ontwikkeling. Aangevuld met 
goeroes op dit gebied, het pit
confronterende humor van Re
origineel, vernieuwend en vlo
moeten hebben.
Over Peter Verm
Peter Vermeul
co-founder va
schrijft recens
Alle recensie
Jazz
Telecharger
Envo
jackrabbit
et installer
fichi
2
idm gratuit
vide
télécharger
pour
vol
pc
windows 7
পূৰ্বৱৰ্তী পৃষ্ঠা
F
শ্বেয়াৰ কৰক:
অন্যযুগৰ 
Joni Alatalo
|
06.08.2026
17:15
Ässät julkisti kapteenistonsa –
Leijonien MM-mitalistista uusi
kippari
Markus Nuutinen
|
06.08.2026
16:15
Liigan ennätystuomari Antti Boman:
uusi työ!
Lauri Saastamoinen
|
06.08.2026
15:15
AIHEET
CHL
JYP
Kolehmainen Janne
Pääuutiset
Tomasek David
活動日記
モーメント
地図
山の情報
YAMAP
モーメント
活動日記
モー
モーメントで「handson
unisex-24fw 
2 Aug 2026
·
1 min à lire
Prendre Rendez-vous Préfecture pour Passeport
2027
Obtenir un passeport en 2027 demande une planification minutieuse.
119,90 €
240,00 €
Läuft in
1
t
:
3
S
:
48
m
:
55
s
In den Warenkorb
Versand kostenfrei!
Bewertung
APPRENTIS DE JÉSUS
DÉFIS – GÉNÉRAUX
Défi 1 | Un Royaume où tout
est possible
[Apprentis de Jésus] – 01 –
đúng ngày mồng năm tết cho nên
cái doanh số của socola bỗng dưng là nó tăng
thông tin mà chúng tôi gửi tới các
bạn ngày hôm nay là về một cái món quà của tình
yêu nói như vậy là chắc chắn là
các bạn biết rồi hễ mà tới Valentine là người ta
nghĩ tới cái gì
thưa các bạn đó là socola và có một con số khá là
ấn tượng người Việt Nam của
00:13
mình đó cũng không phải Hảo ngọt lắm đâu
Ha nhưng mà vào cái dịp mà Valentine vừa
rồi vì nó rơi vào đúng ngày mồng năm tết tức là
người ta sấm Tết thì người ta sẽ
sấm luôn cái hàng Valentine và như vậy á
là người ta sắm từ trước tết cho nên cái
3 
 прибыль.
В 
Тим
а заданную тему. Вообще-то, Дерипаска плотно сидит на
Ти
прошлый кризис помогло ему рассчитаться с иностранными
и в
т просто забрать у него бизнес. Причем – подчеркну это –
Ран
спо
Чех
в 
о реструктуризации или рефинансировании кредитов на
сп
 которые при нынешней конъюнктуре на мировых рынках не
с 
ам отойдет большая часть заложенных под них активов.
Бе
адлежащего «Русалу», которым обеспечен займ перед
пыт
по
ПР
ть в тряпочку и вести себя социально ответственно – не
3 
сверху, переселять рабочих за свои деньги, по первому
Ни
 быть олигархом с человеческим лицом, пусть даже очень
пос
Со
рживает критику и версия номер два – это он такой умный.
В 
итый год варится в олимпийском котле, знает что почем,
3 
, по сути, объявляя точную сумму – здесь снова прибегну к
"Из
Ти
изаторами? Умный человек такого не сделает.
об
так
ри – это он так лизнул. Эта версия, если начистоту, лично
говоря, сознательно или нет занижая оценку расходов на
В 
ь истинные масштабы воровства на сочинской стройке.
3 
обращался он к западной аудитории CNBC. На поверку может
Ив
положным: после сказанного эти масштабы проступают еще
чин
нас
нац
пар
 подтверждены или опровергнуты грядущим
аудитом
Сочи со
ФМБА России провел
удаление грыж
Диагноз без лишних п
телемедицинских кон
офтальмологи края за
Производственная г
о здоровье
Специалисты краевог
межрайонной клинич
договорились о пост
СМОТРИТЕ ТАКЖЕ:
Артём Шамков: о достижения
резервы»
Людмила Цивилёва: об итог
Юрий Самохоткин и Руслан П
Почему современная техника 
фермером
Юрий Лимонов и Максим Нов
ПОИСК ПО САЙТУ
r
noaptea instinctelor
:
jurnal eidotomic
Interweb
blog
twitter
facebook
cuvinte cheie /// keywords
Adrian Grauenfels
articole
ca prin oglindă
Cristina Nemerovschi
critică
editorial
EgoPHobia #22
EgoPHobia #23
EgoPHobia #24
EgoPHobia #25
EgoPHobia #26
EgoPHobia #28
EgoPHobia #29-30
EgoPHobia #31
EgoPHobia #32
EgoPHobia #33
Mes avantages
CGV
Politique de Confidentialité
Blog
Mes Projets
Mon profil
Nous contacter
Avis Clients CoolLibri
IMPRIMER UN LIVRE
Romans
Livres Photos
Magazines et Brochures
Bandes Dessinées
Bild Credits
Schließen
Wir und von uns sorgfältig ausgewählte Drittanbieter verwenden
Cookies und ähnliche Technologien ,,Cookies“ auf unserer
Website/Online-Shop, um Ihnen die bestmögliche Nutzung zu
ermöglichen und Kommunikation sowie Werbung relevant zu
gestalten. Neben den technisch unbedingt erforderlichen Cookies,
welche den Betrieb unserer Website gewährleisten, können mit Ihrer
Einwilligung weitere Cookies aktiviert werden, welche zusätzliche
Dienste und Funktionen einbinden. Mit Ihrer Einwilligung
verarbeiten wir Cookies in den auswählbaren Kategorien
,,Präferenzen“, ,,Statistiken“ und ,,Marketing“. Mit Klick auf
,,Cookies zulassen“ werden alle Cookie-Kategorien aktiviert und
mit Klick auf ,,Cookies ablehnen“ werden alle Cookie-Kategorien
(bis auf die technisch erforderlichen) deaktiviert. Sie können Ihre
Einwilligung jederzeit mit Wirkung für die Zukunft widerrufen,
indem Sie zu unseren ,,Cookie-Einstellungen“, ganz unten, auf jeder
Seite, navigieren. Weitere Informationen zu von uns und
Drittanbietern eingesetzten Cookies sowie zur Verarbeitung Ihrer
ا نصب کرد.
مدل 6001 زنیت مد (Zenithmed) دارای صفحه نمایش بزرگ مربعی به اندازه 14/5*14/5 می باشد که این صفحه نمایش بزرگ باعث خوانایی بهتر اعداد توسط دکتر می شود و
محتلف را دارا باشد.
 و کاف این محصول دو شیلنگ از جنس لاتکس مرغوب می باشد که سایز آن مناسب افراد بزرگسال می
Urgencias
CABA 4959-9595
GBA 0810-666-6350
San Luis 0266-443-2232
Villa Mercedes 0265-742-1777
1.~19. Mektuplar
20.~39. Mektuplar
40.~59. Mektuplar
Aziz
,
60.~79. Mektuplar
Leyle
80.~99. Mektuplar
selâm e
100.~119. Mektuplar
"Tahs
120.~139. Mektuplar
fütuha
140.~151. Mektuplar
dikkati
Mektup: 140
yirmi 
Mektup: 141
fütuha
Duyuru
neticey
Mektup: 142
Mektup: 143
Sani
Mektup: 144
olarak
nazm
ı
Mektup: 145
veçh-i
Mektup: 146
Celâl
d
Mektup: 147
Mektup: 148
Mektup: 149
══════════
=== Task item ===
The entries above are to be output exactly as they appear.

=== Answer to this problem ===
ontwikkeling. Aangevuld met 
goeroes op dit gebied, het pit
confronterende humor van Re
origineel, vernieuwend en vlo
moeten hebben.
Over Peter Verm
Peter Vermeul
co-founder va
schrijft recens
Alle recensie
Jazz
Telecharger
Envo
jackrabbit
et installer
fichi
2
idm gratuit
vide
télécharger
pour
vol
pc
windows 7
পূৰ্বৱৰ্তী পৃষ্ঠা
F
শ্বেয়াৰ কৰক:
অন্যযুগৰ 
Joni Alatalo
|
06.08.2026
17:15
Ässät julkisti kapteenistonsa –
Leijonien MM-mitalistista uusi
kippari
Markus Nuutinen
|
06.08.2026
16:15
Liigan ennätystuomari Antti Boman:
uusi työ!
Lauri Saastamoinen
|
06.08.2026
15:15
AIHEET
CHL
JYP
Kolehmainen Janne
Pääuutiset
Tomasek David
活動日記
モーメント
地図
山の情報
YAMAP
モーメント
活動日記
モー
モーメントで「handson
unisex-24fw 
2 Aug 2026
·
1 min à lire
Prendre Rendez-vous Préfecture pour Passeport
2027
Obtenir un passeport en 2027 demande une planification minutieuse.
119,90 €
240,00 €
Läuft in
1
t
:
3
S
:
48
m
:
55
s
In den Warenkorb
Versand kostenfrei!
Bewertung
APPRENTIS DE JÉSUS
DÉFIS – GÉNÉRAUX
Défi 1 | Un Royaume où tout
est possible
[Apprentis de Jésus] – 01 –
đúng ngày mồng năm tết cho nên
cái doanh số của socola bỗng dưng là nó tăng
thông tin mà chúng tôi gửi tới các
bạn ngày hôm nay là về một cái món quà của tình
yêu nói như vậy là chắc chắn là
các bạn biết rồi hễ mà tới Valentine là người ta
nghĩ tới cái gì
thưa các bạn đó là socola và có một con số khá là
ấn tượng người Việt Nam của
00:13
mình đó cũng không phải Hảo ngọt lắm đâu
Ha nhưng mà vào cái dịp mà Valentine vừa
rồi vì nó rơi vào đúng ngày mồng năm tết tức là
người ta sấm Tết thì người ta sẽ
sấm luôn cái hàng Valentine và như vậy á
là người ta sắm từ trước tết cho nên cái
3 
 прибыль.
В 
Тим
а заданную тему. Вообще-то, Дерипаска плотно сидит на
Ти
прошлый кризис помогло ему рассчитаться с иностранными
и в
т просто забрать у него бизнес. Причем – подчеркну это –
Ран
спо
Чех
в 
о реструктуризации или рефинансировании кредитов на
сп
 которые при нынешней конъюнктуре на мировых рынках не
с 
ам отойдет большая часть заложенных под них активов.
Бе
адлежащего «Русалу», которым обеспечен займ перед
пыт
по
ПР
ть в тряпочку и вести себя социально ответственно – не
3 
сверху, переселять рабочих за свои деньги, по первому
Ни
 быть олигархом с человеческим лицом, пусть даже очень
пос
Со
рживает критику и версия номер два – это он такой умный.
В 
итый год варится в олимпийском котле, знает что почем,
3 
, по сути, объявляя точную сумму – здесь снова прибегну к
"Из
Ти
изаторами? Умный человек такого не сделает.
об
так
ри – это он так лизнул. Эта версия, если начистоту, лично
говоря, сознательно или нет занижая оценку расходов на
В 
ь истинные масштабы воровства на сочинской стройке.
3 
обращался он к западной аудитории CNBC. На поверку может
Ив
положным: после сказанного эти масштабы проступают еще
чин
нас
нац
пар
 подтверждены или опровергнуты грядущим
аудитом
Сочи со
ФМБА России провел
удаление грыж
Диагноз без лишних п
телемедицинских кон
офтальмологи края за
Производственная г
о здоровье
Специалисты краевог
межрайонной клинич
договорились о пост
СМОТРИТЕ ТАКЖЕ:
Артём Шамков: о достижения
резервы»
Людмила Цивилёва: об итог
Юрий Самохоткин и Руслан П
Почему современная техника 
фермером
Юрий Лимонов и Максим Нов
ПОИСК ПО САЙТУ
r
noaptea instinctelor
:
jurnal eidotomic
Interweb
blog
twitter
facebook
cuvinte cheie /// keywords
Adrian Grauenfels
articole
ca prin oglindă
Cristina Nemerovschi
critică
editorial
EgoPHobia #22
EgoPHobia #23
EgoPHobia #24
EgoPHobia #25
EgoPHobia #26
EgoPHobia #28
EgoPHobia #29-30
EgoPHobia #31
EgoPHobia #32
EgoPHobia #33
Mes avantages
CGV
Politique de Confidentialité
Blog
Mes Projets
Mon profil
Nous contacter
Avis Clients CoolLibri
IMPRIMER UN LIVRE
Romans
Livres Photos
Magazines et Brochures
Bandes Dessinées
Bild Credits
Schließen
Wir und von uns sorgfältig ausgewählte Drittanbieter verwenden
Cookies und ähnliche Technologien ,,Cookies“ auf unserer
Website/Online-Shop, um Ihnen die bestmögliche Nutzung zu
ermöglichen und Kommunikation sowie Werbung relevant zu
gestalten. Neben den technisch unbedingt erforderlichen Cookies,
welche den Betrieb unserer Website gewährleisten, können mit Ihrer
Einwilligung weitere Cookies aktiviert werden, welche zusätzliche
Dienste und Funktionen einbinden. Mit Ihrer Einwilligung
verarbeiten wir Cookies in den auswählbaren Kategorien
,,Präferenzen“, ,,Statistiken“ und ,,Marketing“. Mit Klick auf
,,Cookies zulassen“ werden alle Cookie-Kategorien aktiviert und
mit Klick auf ,,Cookies ablehnen“ werden alle Cookie-Kategorien
(bis auf die technisch erforderlichen) deaktiviert. Sie können Ihre
Einwilligung jederzeit mit Wirkung für die Zukunft widerrufen,
indem Sie zu unseren ,,Cookie-Einstellungen“, ganz unten, auf jeder
Seite, navigieren. Weitere Informationen zu von uns und
Drittanbietern eingesetzten Cookies sowie zur Verarbeitung Ihrer
ا نصب کرد.
مدل 6001 زنیت مد (Zenithmed) دارای صفحه نمایش بزرگ مربعی به اندازه 14/5*14/5 می باشد که این صفحه نمایش بزرگ باعث خوانایی بهتر اعداد توسط دکتر می شود و
محتلف را دارا باشد.
 و کاف این محصول دو شیلنگ از جنس لاتکس مرغوب می باشد که سایز آن مناسب افراد بزرگسال می
Urgencias
CABA 4959-9595
GBA 0810-666-6350
San Luis 0266-443-2232
Villa Mercedes 0265-742-1777
1.~19. Mektuplar
20.~39. Mektuplar
40.~59. Mektuplar
Aziz
,
60.~79. Mektuplar
Leyle
80.~99. Mektuplar
selâm e
100.~119. Mektuplar
"Tahs
120.~139. Mektuplar
fütuha
140.~151. Mektuplar
dikkati
Mektup: 140
yirmi 
Mektup: 141
fütuha
Duyuru
neticey
Mektup: 142
Mektup: 143
Sani
Mektup: 144
olarak
nazm
ı
Mektup: 145
veçh-i
Mektup: 146
Celâl
d
Mektup: 147
Mektup: 148
Mektup: 149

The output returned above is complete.